▸ Task to complete
Set down exactly the lines running from the line with "Bobina Branca 57x30" to the end of the listing below, both ends included.
─── Input records
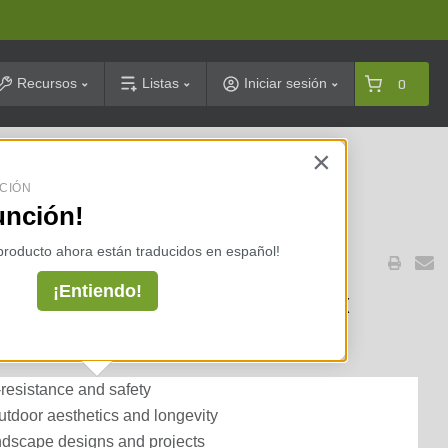
arch
Recursos
Listas
Iniciar sesión
0
×
celarias ⇢
CIÓN
unción!
Y ACCESORIOS
 producto ahora están traducidos en español!
¡Entiendo!
nite Thermal 2 in. x 12 in. x
-resistance and safety
tdoor aesthetics and longevity
landscape designs and projects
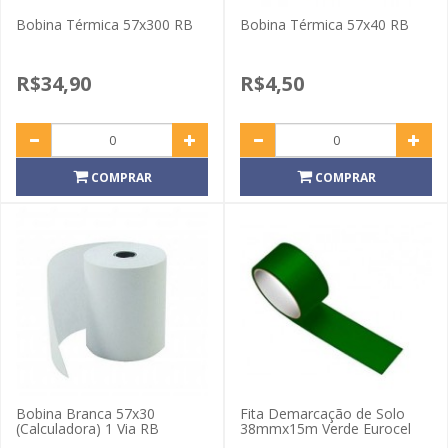
Bobina Térmica 57x300 RB
Bobina Térmica 57x40 RB
R$34,90
R$4,50
COMPRAR
COMPRAR
Bobina Branca 57x30
Fita Demarcação de Solo
(Calculadora) 1 Via RB
38mmx15m Verde Eurocel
──────
▸ Task solution
Bobina Branca 57x30
Fita Demarcação de Solo
(Calculadora) 1 Via RB
38mmx15m Verde Eurocel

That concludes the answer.